Structured page parsing data
________________

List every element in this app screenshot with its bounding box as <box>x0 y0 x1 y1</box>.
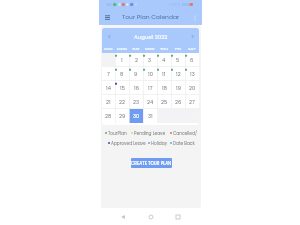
button[interactable]: 5 <box>171 53 185 67</box>
button[interactable]: 24 <box>143 95 157 109</box>
button[interactable]: 14 <box>102 81 115 95</box>
staticText: 1 <box>121 57 123 64</box>
staticText: 18 <box>162 85 167 92</box>
staticText: 3 <box>148 57 152 64</box>
button[interactable]: Open navigation menu <box>103 13 112 22</box>
button[interactable]: Back <box>118 212 128 222</box>
button[interactable]: 21 <box>102 95 115 109</box>
staticText: Approved Leave <box>111 140 146 146</box>
button[interactable]: 26 <box>171 95 185 109</box>
button[interactable]: 22 <box>115 95 129 109</box>
button[interactable]: 12 <box>171 67 185 81</box>
button[interactable]: 13 <box>185 67 199 81</box>
button[interactable]: 7 <box>102 67 115 81</box>
staticText: 24 <box>147 99 154 106</box>
staticText: 27 <box>189 99 195 106</box>
button[interactable]: Recent apps <box>173 212 183 222</box>
staticText: SUN <box>104 46 113 52</box>
staticText: 26 <box>175 99 182 106</box>
staticText: 21 <box>106 99 111 106</box>
button[interactable]: 4 <box>157 53 171 67</box>
staticText: 22 <box>119 99 125 106</box>
staticText: TourPlan <box>108 130 127 136</box>
button[interactable]: Home <box>146 212 156 222</box>
staticText: Date Back <box>173 140 195 146</box>
staticText: 6 <box>190 57 194 64</box>
button[interactable]: 17 <box>143 81 157 95</box>
staticText: 28 <box>105 113 112 120</box>
staticText: 4 <box>162 57 166 64</box>
staticText: FRI <box>175 46 181 52</box>
staticText: 15 <box>120 85 125 92</box>
staticText: SAT <box>188 46 196 52</box>
button[interactable]: 20 <box>185 81 199 95</box>
staticText: Pending Leave <box>134 130 166 136</box>
button[interactable]: Previous month <box>102 28 116 45</box>
button[interactable]: 28 <box>102 109 115 123</box>
staticText: Holiday <box>151 140 168 146</box>
button[interactable]: More options <box>189 12 200 23</box>
staticText: 19 <box>176 85 181 92</box>
button[interactable]: 11 <box>157 67 171 81</box>
staticText: 13 <box>190 71 195 78</box>
staticText: August 2022 <box>134 33 168 41</box>
button[interactable]: 1 <box>115 53 129 67</box>
button[interactable]: Next month <box>185 28 199 45</box>
staticText: Tour Plan Calendar <box>122 13 180 21</box>
staticText: 12 <box>176 71 181 78</box>
staticText: CREATE TOUR PLAN <box>131 160 172 166</box>
staticText: 7 <box>107 71 110 78</box>
button[interactable]: 23 <box>129 95 143 109</box>
staticText: 8 <box>120 71 124 78</box>
button[interactable]: 9 <box>129 67 143 81</box>
button[interactable]: 16 <box>129 81 143 95</box>
button[interactable]: 31 <box>143 109 157 123</box>
button[interactable]: 6 <box>185 53 199 67</box>
staticText: 10 <box>148 71 153 78</box>
staticText: 17 <box>148 85 153 92</box>
button[interactable]: 27 <box>185 95 199 109</box>
staticText: TUE <box>132 46 140 52</box>
staticText: 29 <box>119 113 126 120</box>
staticText: 31 <box>148 113 153 120</box>
staticText: 9 <box>134 71 138 78</box>
button[interactable]: CREATE TOUR PLAN <box>131 158 172 168</box>
button[interactable]: 3 <box>143 53 157 67</box>
staticText: 23 <box>133 99 139 106</box>
button[interactable]: 19 <box>171 81 185 95</box>
staticText: 2 <box>135 57 138 64</box>
staticText: Cancelled/ <box>173 130 197 136</box>
staticText: 25 <box>161 99 168 106</box>
button[interactable]: 18 <box>157 81 171 95</box>
staticText: THU <box>160 46 169 52</box>
staticText: MON <box>117 46 127 52</box>
staticText: 14 <box>106 85 111 92</box>
staticText: 30 <box>133 113 140 120</box>
staticText: 11 <box>162 71 166 78</box>
staticText: 16 <box>134 85 139 92</box>
button[interactable]: 30 <box>129 109 143 123</box>
button[interactable]: 2 <box>129 53 143 67</box>
button[interactable]: 8 <box>115 67 129 81</box>
button[interactable]: 10 <box>143 67 157 81</box>
staticText: 5 <box>176 57 180 64</box>
staticText: 20 <box>189 85 196 92</box>
button[interactable]: 15 <box>115 81 129 95</box>
staticText: WED <box>145 46 155 52</box>
button[interactable]: 29 <box>115 109 129 123</box>
button[interactable]: 25 <box>157 95 171 109</box>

________________

_Work task_
Without the pictures, reproduce every line of the records above exactly.

_Response area_
List every element in this app screenshot with its bounding box as <box>x0 y0 x1 y1</box>.
button[interactable]: 5 <box>171 53 185 67</box>
button[interactable]: 24 <box>143 95 157 109</box>
button[interactable]: 14 <box>102 81 115 95</box>
staticText: 1 <box>121 57 123 64</box>
staticText: 18 <box>162 85 167 92</box>
staticText: 3 <box>148 57 152 64</box>
button[interactable]: Open navigation menu <box>103 13 112 22</box>
button[interactable]: Back <box>118 212 128 222</box>
button[interactable]: 21 <box>102 95 115 109</box>
staticText: Approved Leave <box>111 140 146 146</box>
button[interactable]: 26 <box>171 95 185 109</box>
button[interactable]: 22 <box>115 95 129 109</box>
button[interactable]: 12 <box>171 67 185 81</box>
button[interactable]: 13 <box>185 67 199 81</box>
button[interactable]: 7 <box>102 67 115 81</box>
staticText: 24 <box>147 99 154 106</box>
staticText: 27 <box>189 99 195 106</box>
button[interactable]: Recent apps <box>173 212 183 222</box>
staticText: SUN <box>104 46 113 52</box>
staticText: 26 <box>175 99 182 106</box>
staticText: 21 <box>106 99 111 106</box>
button[interactable]: 4 <box>157 53 171 67</box>
staticText: 22 <box>119 99 125 106</box>
staticText: TourPlan <box>108 130 127 136</box>
button[interactable]: Home <box>146 212 156 222</box>
staticText: Date Back <box>173 140 195 146</box>
staticText: 6 <box>190 57 194 64</box>
button[interactable]: 17 <box>143 81 157 95</box>
staticText: 28 <box>105 113 112 120</box>
staticText: 4 <box>162 57 166 64</box>
staticText: FRI <box>175 46 181 52</box>
staticText: 15 <box>120 85 125 92</box>
staticText: SAT <box>188 46 196 52</box>
button[interactable]: 20 <box>185 81 199 95</box>
staticText: Pending Leave <box>134 130 166 136</box>
button[interactable]: Previous month <box>102 28 116 45</box>
button[interactable]: 28 <box>102 109 115 123</box>
staticText: Holiday <box>151 140 168 146</box>
button[interactable]: More options <box>189 12 200 23</box>
staticText: 19 <box>176 85 181 92</box>
button[interactable]: 11 <box>157 67 171 81</box>
staticText: 13 <box>190 71 195 78</box>
staticText: August 2022 <box>134 33 168 41</box>
button[interactable]: 1 <box>115 53 129 67</box>
button[interactable]: Next month <box>185 28 199 45</box>
staticText: Tour Plan Calendar <box>122 13 180 21</box>
staticText: 12 <box>176 71 181 78</box>
staticText: CREATE TOUR PLAN <box>131 160 172 166</box>
staticText: 7 <box>107 71 110 78</box>
button[interactable]: 23 <box>129 95 143 109</box>
staticText: 8 <box>120 71 124 78</box>
button[interactable]: 9 <box>129 67 143 81</box>
button[interactable]: 16 <box>129 81 143 95</box>
button[interactable]: 31 <box>143 109 157 123</box>
button[interactable]: 6 <box>185 53 199 67</box>
staticText: 10 <box>148 71 153 78</box>
staticText: 17 <box>148 85 153 92</box>
button[interactable]: 27 <box>185 95 199 109</box>
staticText: TUE <box>132 46 140 52</box>
staticText: 29 <box>119 113 126 120</box>
staticText: 31 <box>148 113 153 120</box>
staticText: 9 <box>134 71 138 78</box>
button[interactable]: CREATE TOUR PLAN <box>131 158 172 168</box>
button[interactable]: 3 <box>143 53 157 67</box>
staticText: 23 <box>133 99 139 106</box>
button[interactable]: 19 <box>171 81 185 95</box>
staticText: 2 <box>135 57 138 64</box>
staticText: Cancelled/ <box>173 130 197 136</box>
staticText: 25 <box>161 99 168 106</box>
button[interactable]: 18 <box>157 81 171 95</box>
staticText: THU <box>160 46 169 52</box>
staticText: MON <box>117 46 127 52</box>
staticText: 14 <box>106 85 111 92</box>
staticText: 30 <box>133 113 140 120</box>
staticText: 11 <box>162 71 166 78</box>
staticText: 16 <box>134 85 139 92</box>
button[interactable]: 30 <box>129 109 143 123</box>
button[interactable]: 2 <box>129 53 143 67</box>
button[interactable]: 8 <box>115 67 129 81</box>
button[interactable]: 10 <box>143 67 157 81</box>
staticText: 5 <box>176 57 180 64</box>
staticText: 20 <box>189 85 196 92</box>
button[interactable]: 15 <box>115 81 129 95</box>
staticText: WED <box>145 46 155 52</box>
button[interactable]: 29 <box>115 109 129 123</box>
button[interactable]: 25 <box>157 95 171 109</box>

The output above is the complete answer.